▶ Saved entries
◇ ◇ ◇ ◇ ◇

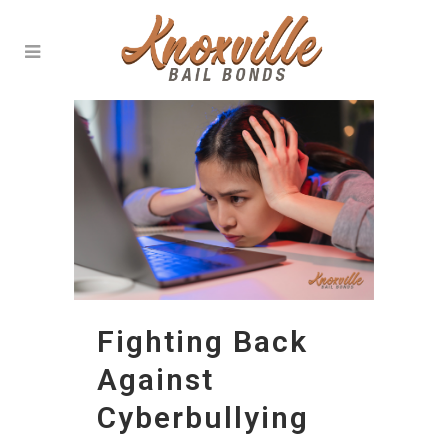
Fighting Back
Against
Cyberbullying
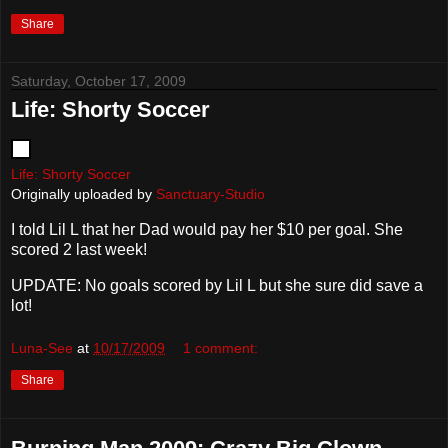
Share
Saturday, October 17, 2009
Life: Shorty Soccer
Life: Shorty Soccer
Originally uploaded by
Sanctuary-Studio
I told Lil L that her Dad would pay her $10 per goal. She
scored 2 last week!
UPDATE: No goals scored by Lil L but she sure did save a
lot!
Luna-See
at
10/17/2009
1 comment:
Share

◇ ◇ ◇ ◇ ◇

▶ What to do
Although the entries contain pictures, reproduce only the rest, exactly as written.

▶ The answer
Fighting Back
Against
Cyberbullying
Share
Saturday, October 17, 2009
Life: Shorty Soccer
Life: Shorty Soccer
Originally uploaded by
Sanctuary-Studio
I told Lil L that her Dad would pay her $10 per goal. She
scored 2 last week!
UPDATE: No goals scored by Lil L but she sure did save a
lot!
Luna-See
at
10/17/2009
1 comment:
Share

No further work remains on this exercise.